Self-Reflection Answers

  1. What are the primary advantages of using the Accelerated Deployment method with the Agent Starter Pack compared to the Standard Deployment method for production use?

    • Answer: The Accelerated Deployment method with the Agent Starter Pack (ASP) is significantly more robust and recommended for production due to several advantages:
      • Infrastructure as Code (IaC): ASP generates Terraform configurations, ensuring that your cloud infrastructure is provisioned in a reproducible, auditable, and version-controlled manner. The Standard method requires manual gcloud commands or custom scripting for infrastructure.
      • Built-in CI/CD: ASP includes pre-configured Cloud Build pipelines (Makefile) for automated testing, building, and deploying. This streamlines development workflows and enforces best practices for continuous integration and delivery.
      • Best Practices: It incorporates Google Cloud and ADK best practices for security (e.g., IAM roles, service accounts), reliability, and scalability from the start.
      • Reduced Manual Effort & Errors: It minimizes manual configuration, reducing human error and accelerating time to market compared to the more involved Standard Deployment.
  2. Agent Engine is a managed backend. How does this simplify the development of complex clients (e.g., web or mobile applications) that interact with your agent?

    • Answer: As a managed backend, Agent Engine significantly simplifies client development by abstracting away the complexities of server-side operations.

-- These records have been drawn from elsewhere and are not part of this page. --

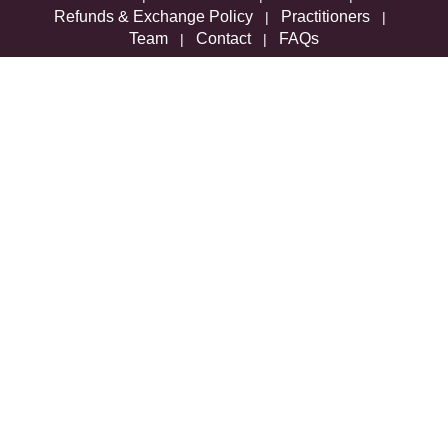
Refunds & Exchange Policy
Practitioners
|
|
Team
Contact
FAQs
|
|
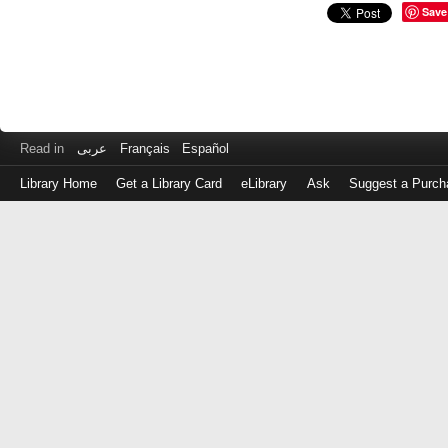
Save
Read in
عربى
Français
Español
Library Home
Get a Library Card
eLibrary
Ask
Suggest a Purch
Log
in
with
either
your
Library
Card
Number
or
EZ
Login
Library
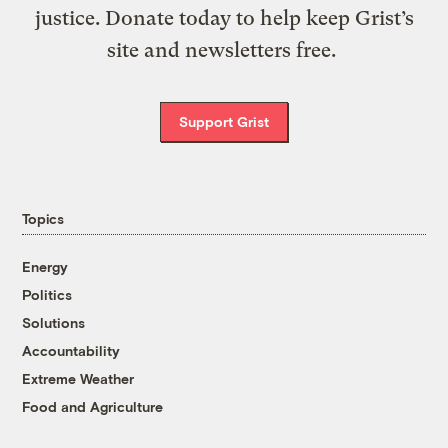
justice. Donate today to help keep Grist’s
site and newsletters free.
Support Grist
Topics
Energy
Politics
Solutions
Accountability
Extreme Weather
Food and Agriculture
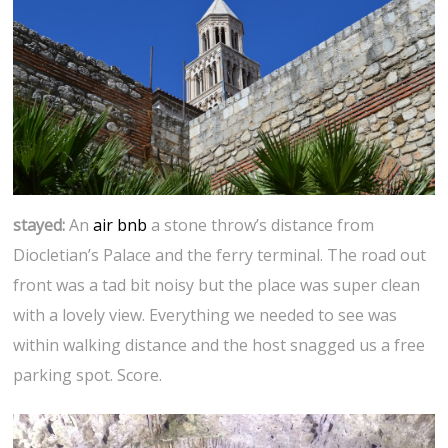
stayed:
An
air bnb
a stone throw’s distance from
Diocletian’s Palace and the ferry terminal. The road out
front was a tad bit noisy but the place was super clean
with a lovely view. Everything we needed to see was
within walking distance and the host snagged us a free
parking spot. Score.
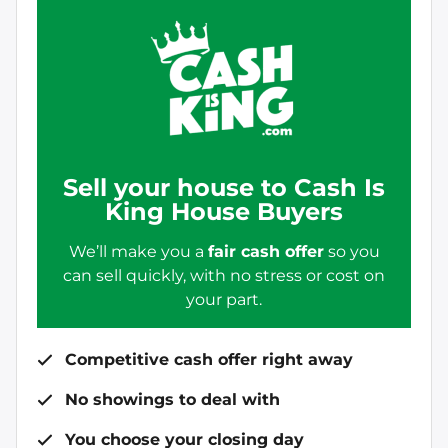
Sell your house to Cash Is
King House Buyers
We’ll make you a
fair cash offer
so you
can sell quickly, with no stress or cost on
your part.
Competitive cash offer right away
No showings to deal with
You choose your closing day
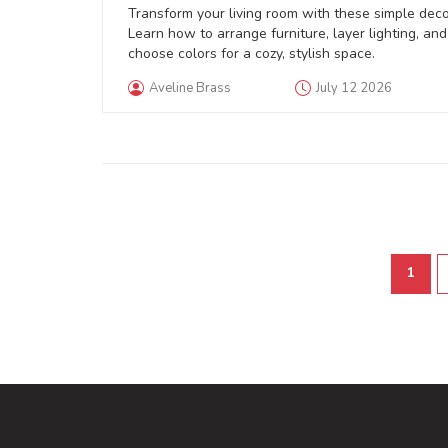
Space
Transform your living room with these simple decor
Learn how to arrange furniture, layer lighting, and
choose colors for a cozy, stylish space.
Aveline Brass
July 12 2026
1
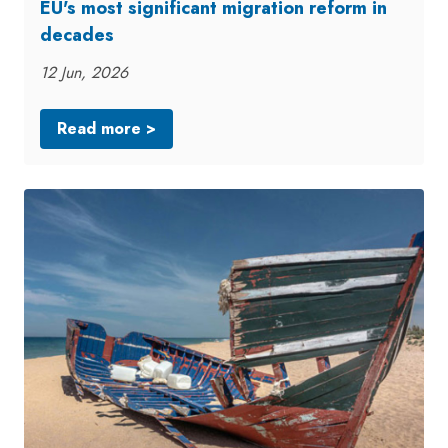
EU's most significant migration reform in
decades
12 Jun, 2026
Read more >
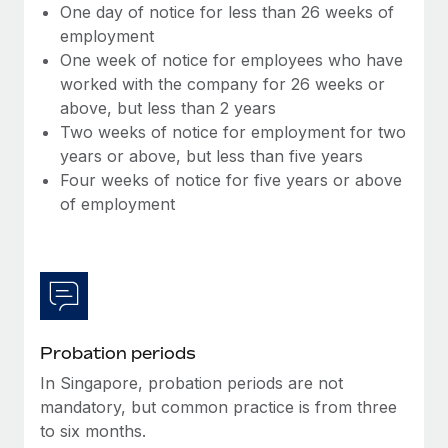
Benefits
One day of notice for less than 26 weeks of
Work visas & permits
Manage employee benefits with ease
employment
Learn More
One week of notice for employees who have
Changelog
worked with the company for 26 weeks or
Explore the blog
above, but less than 2 years
Two weeks of notice for employment for two
years or above, but less than five years
BLOG POSTS
Four weeks of notice for five years or above
of employment
Why owned entities are key to maintaining
EOR compliance
As the global workforce continues to expand in response
to the demands of today’s labor market, the...
Learn More
Probation periods
In Singapore, probation periods are not
What a Workday global payroll implementation
mandatory, but common practice is from three
actually looks like
to six months.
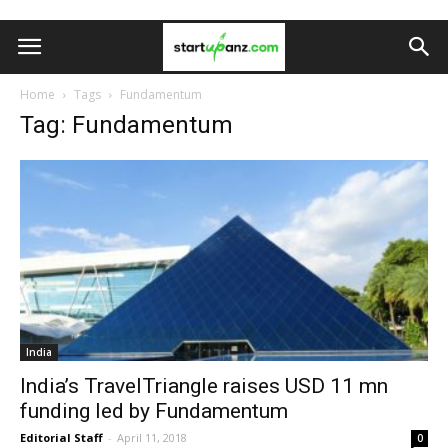
Home
Tags
Fundamentum
Tag: Fundamentum
India
India’s TravelTriangle raises USD 11 mn
funding led by Fundamentum
Editorial Staff
-
April 11, 2018
0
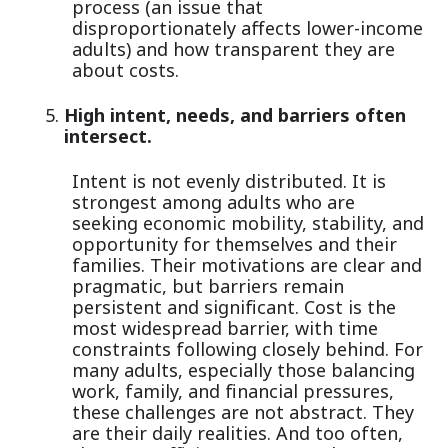
process (an issue that
disproportionately affects lower-income
adults) and how transparent they are
about costs.
High intent, needs, and barriers often
intersect.
Intent is not evenly distributed. It is
strongest among adults who are
seeking economic mobility, stability, and
opportunity for themselves and their
families. Their motivations are clear and
pragmatic, but barriers remain
persistent and significant. Cost is the
most widespread barrier, with time
constraints following closely behind. For
many adults, especially those balancing
work, family, and financial pressures,
these challenges are not abstract. They
are their daily realities. And too often,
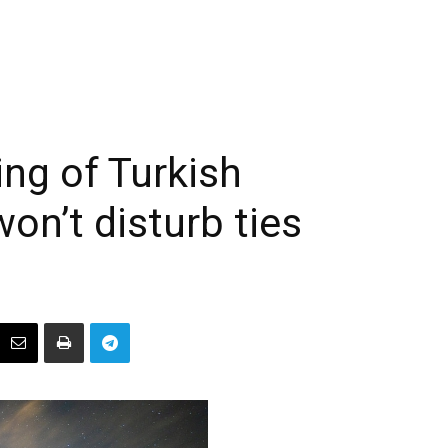
ling of Turkish
won’t disturb ties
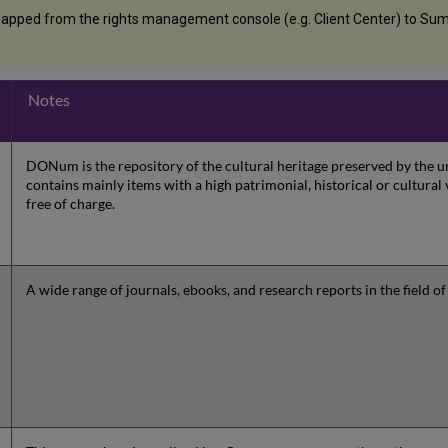
apped from the rights management console (e.g. Client Center) to Summ
Notes
DONum is the repository of the cultural heritage preserved by the
contains mainly items with a high patrimonial, historical or cultural 
free of charge.
A wide range of journals, ebooks, and research reports in the field of 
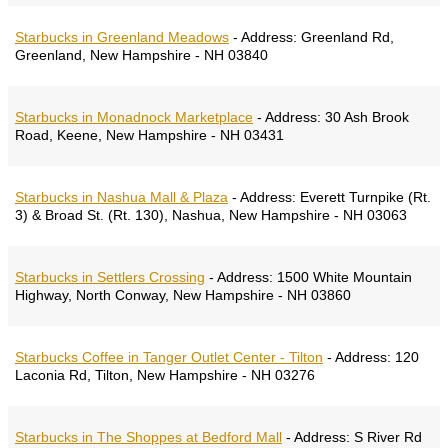
Starbucks in Greenland Meadows
-
Address:
Greenland Rd,
Greenland, New Hampshire - NH 03840
Starbucks in Monadnock Marketplace
-
Address:
30 Ash Brook
Road, Keene, New Hampshire - NH 03431
Starbucks in Nashua Mall & Plaza
-
Address:
Everett Turnpike (Rt.
3) & Broad St. (Rt. 130), Nashua, New Hampshire - NH 03063
Starbucks in Settlers Crossing
-
Address:
1500 White Mountain
Highway, North Conway, New Hampshire - NH 03860
Starbucks Coffee in Tanger Outlet Center - Tilton
-
Address:
120
Laconia Rd, Tilton, New Hampshire - NH 03276
Starbucks in The Shoppes at Bedford Mall
-
Address:
S River Rd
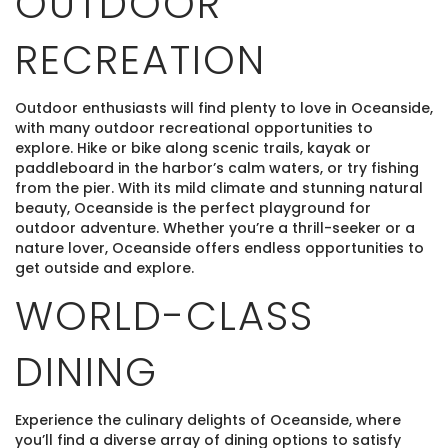
OUTDOOR
RECREATION
Outdoor enthusiasts will find plenty to love in Oceanside,
with many outdoor recreational opportunities to
explore. Hike or bike along scenic trails, kayak or
paddleboard in the harbor’s calm waters, or try fishing
from the pier. With its mild climate and stunning natural
beauty, Oceanside is the perfect playground for
outdoor adventure. Whether you’re a thrill-seeker or a
nature lover, Oceanside offers endless opportunities to
get outside and explore.
WORLD-CLASS
DINING
Experience the culinary delights of Oceanside, where
you’ll find a diverse array of dining options to satisfy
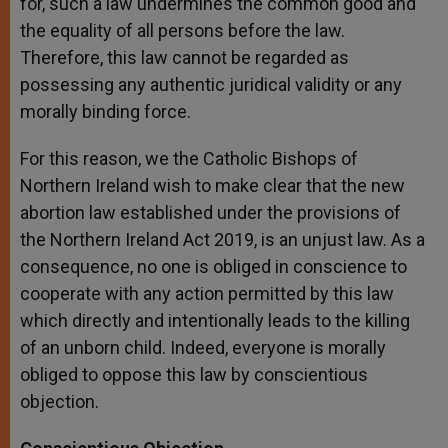
for, such a law undermines the common good and
the equality of all persons before the law.
Therefore, this law cannot be regarded as
possessing any authentic juridical validity or any
morally binding force.
For this reason, we the Catholic Bishops of
Northern Ireland wish to make clear that the new
abortion law established under the provisions of
the Northern Ireland Act 2019, is an unjust law. As a
consequence, no one is obliged in conscience to
cooperate with any action permitted by this law
which directly and intentionally leads to the killing
of an unborn child. Indeed, everyone is morally
obliged to oppose this law by conscientious
objection.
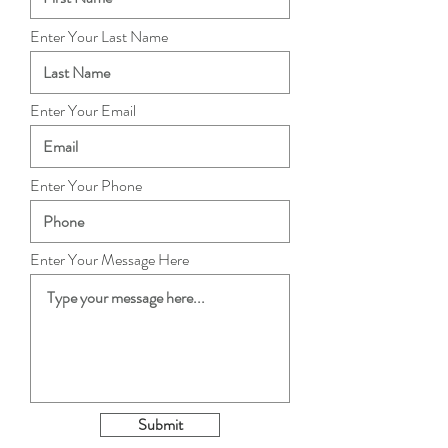
Enter Your Last Name
Enter Your Email
Enter Your Phone
Enter Your Message Here
Submit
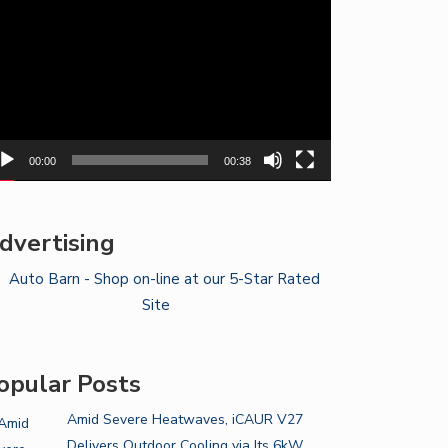
yer
00:00
00:38
dvertising
opular Posts
Amid Severe Heatwaves, iCAUR V27
Delivers Outdoor Cooling via Its 6kW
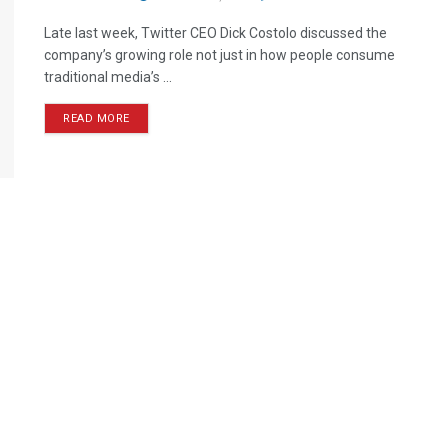
Late last week, Twitter CEO Dick Costolo discussed the
company’s growing role not just in how people consume
traditional media’s ...
READ MORE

This includes:
      • Automatic Scaling & Concurrency: Clients don't need to worry about the agent's backend scaling to handle thousands of concurrent users. Agent Engine handles this automatically.
      • Stable API: It provides a stable and consistent API endpoint that clients (whether web, mobile, or other services) can easily connect to without needing to understand the underlying agent's implementation details.
      • Separation of Concerns: The client can focus solely on UI/UX, session management, and presenting information, while Agent Engine handles the heavy lifting of agent orchestration, LLM interaction, tool execution, and state management.
      • Security: Agent Engine handles much of the backend security, allowing clients to focus on secure authentication with the managed service rather than managing complex server-side security.
  3. For what scenarios might the Standard Deployment method (using deploy.py and the Vertex AI SDK) still be advantageous, even if Accelerated Deployment is generally recommended?

    • Answer: While Accelerated Deployment is the best practice for new production projects, the Standard Deployment method still has advantages for specific scenarios:
      • Learning & Understanding: It provides a deeper understanding of the underlying Vertex AI SDK and Agent Engine APIs, which is invaluable for debugging or custom integrations.
      • Customization: For highly specialized deployment workflows that deviate significantly from the ASP templates (e.g., integrating with existing, complex CI/CD systems or custom infrastructure), a manual script offers greater flexibility.
      • Modifying Existing Deployments: If you need to programmatically update specific aspects of an already deployed Agent Engine instance that aren't covered by the ASP Makefile commands, a custom script is often necessary.
      • Simplified Projects: For very simple, one-off deployments or internal tools that don't require a full IaC/CI/CD setup, a direct script might be quicker to set up initially.